Abstract

Mapping of next-generation sequencing data and other pro-cessor-intensive sequence comparison applications have motivated a continued search for high efficiency sequence alignment algorithms. In one approach, which exploits the inherent parallelism in computer logic calculations, individual cells in an alignment scoring matrix are represented as bits in a computer word and the calculation of scores is emulated by a series of bit operations comprised of AND, OR, XOR, complement, shift, and addition.
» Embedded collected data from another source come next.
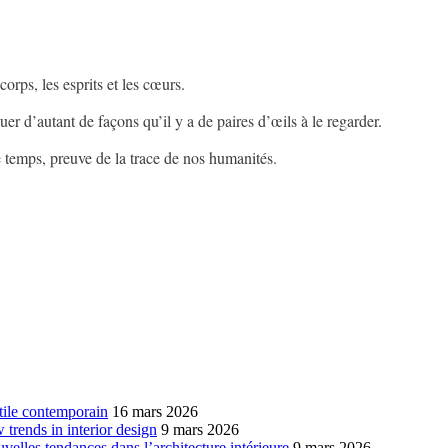
 corps, les esprits et les cœurs.
guer d’autant de façons qu’il y a de paires d’œils à le regarder.
le temps, preuve de la trace de nos humanités.
xtile contemporain
16 mars 2026
w trends in interior design
9 mars 2026
ouvelles tendances dans l’architecture intérieure
9 mars 2026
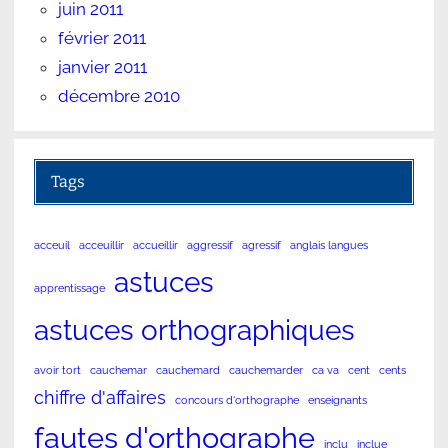
juin 2011
février 2011
janvier 2011
décembre 2010
Tags
acceuil
acceuillir
accueillir
aggressif
agressif
anglais langues
astuces
apprentissage
astuces orthographiques
avoir tort
cauchemar
cauchemard
cauchemarder
ca va
cent
cents
chiffre d'affaires
concours d'orthographe
enseignants
fautes d'orthographe
inclu
inclue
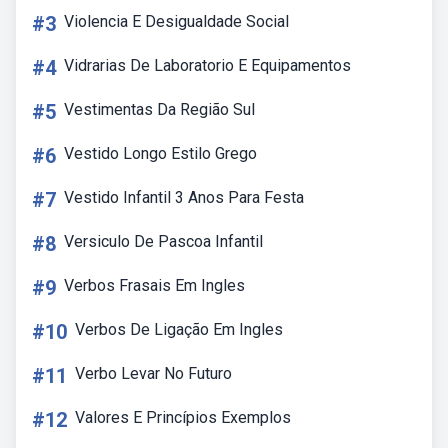
#3
Violencia E Desigualdade Social
#4
Vidrarias De Laboratorio E Equipamentos
#5
Vestimentas Da Região Sul
#6
Vestido Longo Estilo Grego
#7
Vestido Infantil 3 Anos Para Festa
#8
Versiculo De Pascoa Infantil
#9
Verbos Frasais Em Ingles
#10
Verbos De Ligação Em Ingles
#11
Verbo Levar No Futuro
#12
Valores E Princípios Exemplos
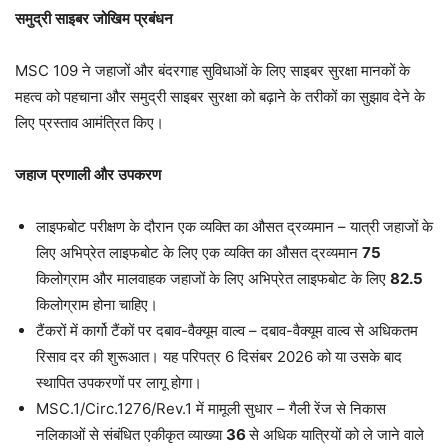
समुद्री
साइबर
जोखिम
प्रबंधन
MSC 109 ने जहाजों और बंदरगाह सुविधाओं के लिए साइबर सुरक्षा मानकों के
महत्व को पहचाना और समुद्री साइबर सुरक्षा को बढ़ाने के तरीकों का सुझाव देने के
लिए प्रस्ताव आमंत्रित किए।
जहाज
प्रणाली
और
उपकरण
लाइफबोट परीक्षण के दौरान एक व्यक्ति का औसत द्रव्यमान – यात्री जहाजों के
लिए अभिप्रेत लाइफबोट के लिए एक व्यक्ति का औसत द्रव्यमान
75
किलोग्राम और मालवाहक जहाजों के लिए अभिप्रेत लाइफबोट के लिए
82.5
किलोग्राम होना चाहिए।
टैंकरों में कार्गो टैंकों पर दबाव-वैक्यूम वाल्व – दबाव-वैक्यूम वाल्व से अधिकतम
रिसाव दर की शुरूआत। यह परिपत्र 6 दिसंबर 2026 को या उसके बाद
स्थापित उपकरणों पर लागू होगा।
MSC.1/Circ.1276/Rev.1 में मामूली सुधार – गैली रेंज से निकास
नलिकाओं से संबंधित एकीकृत व्याख्या
36
से अधिक यात्रियों को ले जाने वाले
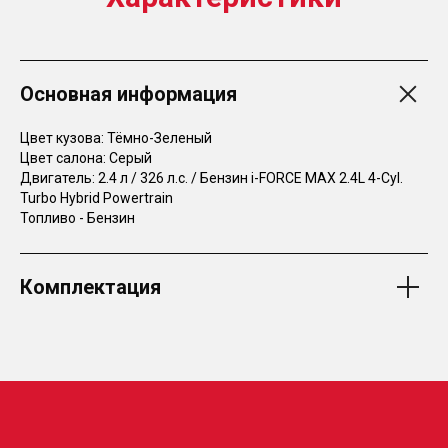
Основная информация
Цвет кузова: Тёмно-Зеленый
Цвет салона: Серый
Двигатель: 2.4 л / 326 л.с. / Бензин i-FORCE MAX 2.4L 4-Cyl.
Turbo Hybrid Powertrain
Топливо - Бензин
Комплектация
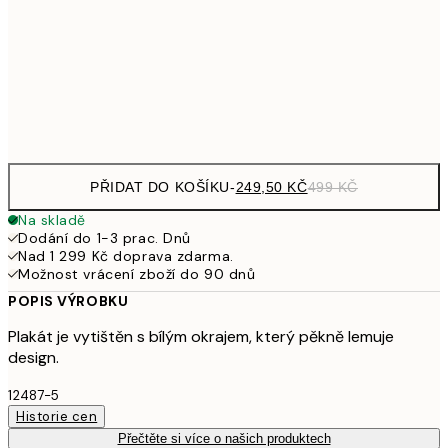
462,50
50x70 cm
92
Frame
options
PŘIDAT DO KOŠÍKU
-
249,50 KČ
499 KČ
Na skladě
Dodání do 1-3 prac. Dnů
Nad 1 299 Kč doprava zdarma.
Možnost vrácení zboží do 90 dnů
POPIS VÝROBKU
Plakát je vytištěn s bílým okrajem, který pěkně lemuje
design.
12487-5
Historie cen
Přečtěte si více o našich produktech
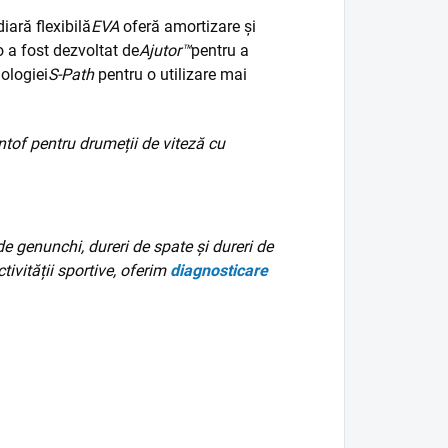
iară flexibilă
EVA
oferă amortizare și
 a fost dezvoltat de
Ajutor™
pentru a
ologiei
S-Path
pentru o utilizare mai
ntof pentru drumeții de viteză cu
de genunchi, dureri de spate și dureri de
tivității sportive, oferim
diagnosticare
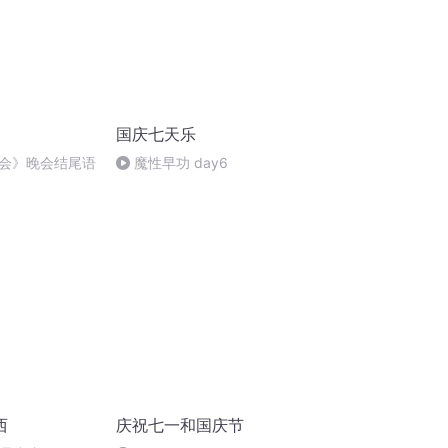
国庆七天乐
会》晚会结尾语
魔性早功 day6
西
庆祝七一和国庆节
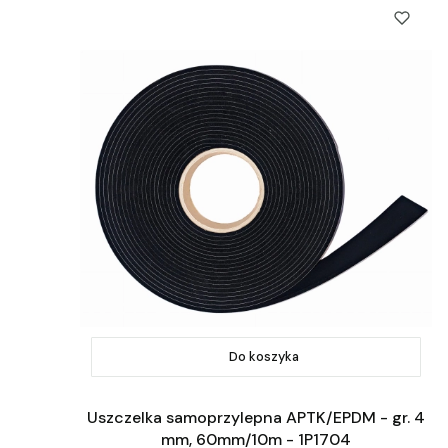
Do koszyka
Uszczelka samoprzylepna APTK/EPDM - gr. 4
mm, 60mm/10m - 1P1704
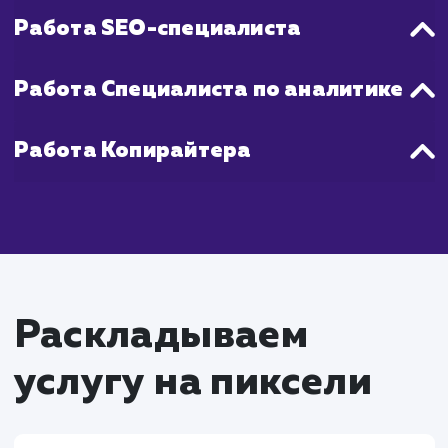
стабильное повышение продаж, как прав
наступает через 2-4 месяца активной ра
на Яндекс Маркете.
Что входит в стоимость
настройки Яндекс
Маркета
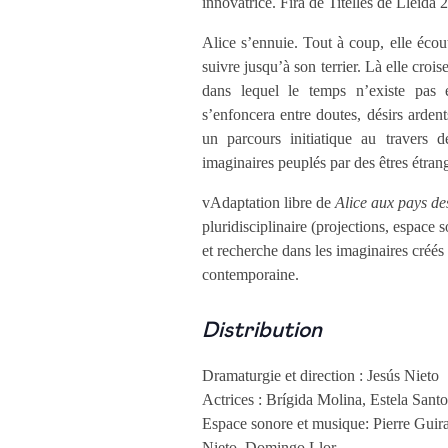
innovatrice. Fira de Titelles de Lleida 
Alice s’ennuie. Tout à coup, elle écout
suivre jusqu’à son terrier. Là elle cro
dans lequel le temps n’existe pas e
s’enfoncera entre doutes, désirs ardent
un parcours initiatique au travers de
imaginaires peuplés par des êtres étra
vAdaptation libre de
Alice aux pays de
pluridisciplinaire (projections, espace 
et recherche dans les imaginaires créé
contemporaine.
Distribution
Dramaturgie et direction : Jesús Nieto
Actrices : Brígida Molina, Estela San
Espace sonore et musique: Pierre Guir
Nieto, Domingo Llor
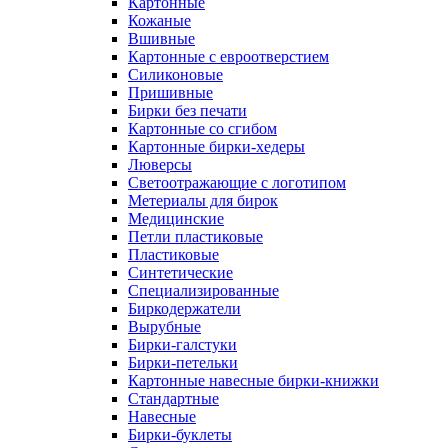
Картонные
Кожаные
Вшивные
Картонные с евроотверстием
Силиконовые
Пришивные
Бирки без печати
Картонные со сгибом
Картонные бирки-хедеры
Люверсы
Светоотражающие с логотипом
Метериалы для бирок
Медицинские
Петли пластиковые
Пластиковые
Синтетические
Специализированные
Биркодержатели
Вырубные
Бирки-галстуки
Бирки-петельки
Картонные навесные бирки-книжки
Стандартные
Навесные
Бирки-буклеты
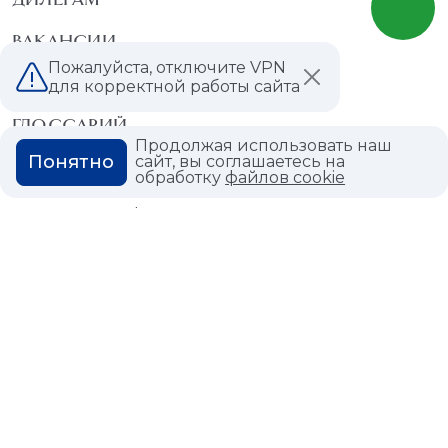
ВАКАНСИИ
Пожалуйста, отключите VPN
ВОПРОС ОТВЕТ
для корректной работы сайта
ГЛОССАРИЙ
Продолжая использовать наш
Понятно
сайт, вы соглашаетесь на
обработку
файлов cookie
Политика конфиденциальности
Политика использования cookies
© 2026,
Мастердом
shop@masterdom.ru
ООО "АРТДЕКОРИУМ", ИНН: 9728136130, КПП: 772801001, ОГРН:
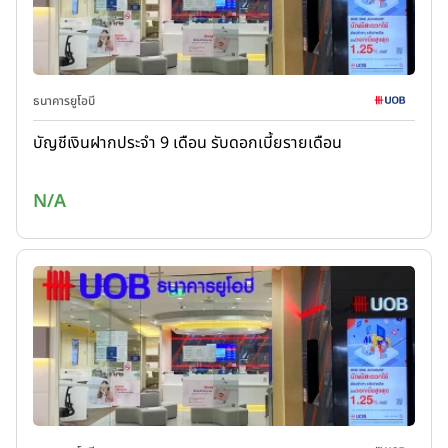
ธนาคารยูโอบี
บัญชีเงินฝากประจำ 9 เดือน รับดอกเบี้ยรายเดือน
N/A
Bit-parallelism has been successfully applied to the Longest Common Subsequence (LCS) and edit-distance problems, producing solutions which are significantly faster than standard implementations. But, the intensive mental effort required to produce these solutions, which are closely tied to special properties of the problems, has limited efforts to extend bit-parallelism to more general scoring schemes. In this paper, we give the first bit-parallel solution for general, integer-scoring global alignment. Integer-scoring schemes, which are widely used, assign integer weights for match, mismatch, and insertion/deletion or indel. Our method depends on structural properties of the relationship between adjacent scores in the scoring matrix. We utilize these properties to construct a class of efficient algorithms, each designed for a particular set of weights, and we introduce a standard for characterizing the efficiency in terms of the average number of bit-operations per cell of the original scoring matrix.